Early intervention can make all the difference.
Every day, 33 babies are born in the United States with permanent hearing loss, making this the most common birth defect. If hearing loss is identified early and intervention takes place, children with hearing impairments can show dramatic improvements, be more successful in school, and become productive members of society.
That’s why CoxHealth began screening all newborns for hearing loss in 1997, and why the test has been mandated by Missouri since 2002.
The screening is safe, painless and takes less than 10 minutes. In fact, many babies sleep through it. During the test, we’ll place a tiny earphone in your baby’s ear canal. Advanced technology allows us to use a computer to measure the response from your baby’s ear. This is called an otoacoustic emission. In some situations, we may screen your baby by measuring their response through electrodes placed on their skin.
At CoxHealth, you’ll receive a yellow information card in your baby’s basinet when they pass the hearing screening.

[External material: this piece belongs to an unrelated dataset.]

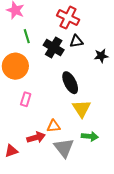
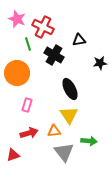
red cross: (68, 18) -> (43, 27), moved
black triangle: (76, 41) -> (79, 40), moved
yellow triangle: (82, 109) -> (69, 115), moved
red arrow: (36, 137) -> (29, 133), moved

Many babies who don’t pass the first screening have vernix in their ear canals. This is normal, and it may take a day or two for the ear canals to dry out. If your baby doesn’t pass the first time, they’ll be rescreened in the hospital. If your baby doesn’t pass the prescreening, we’ll ask you to come back to the nursery in two weeks for a repeat hearing screening.
Most babies pass at this point, but if your baby doesn’t you’ll be referred to an audiologist for a full hearing evaluation. It’s still possible your baby has normal hearing. But if not, early detection will allow us to start appropriate interventions as soon as possible – the very best thing that can happen for a baby with hearing loss.
Research has shown that children who receive appropriate treatment before 6 months of age are one to two years ahead children whose hearing loss was identified later in terms of language, cognitive development and social skills when they enter first grade.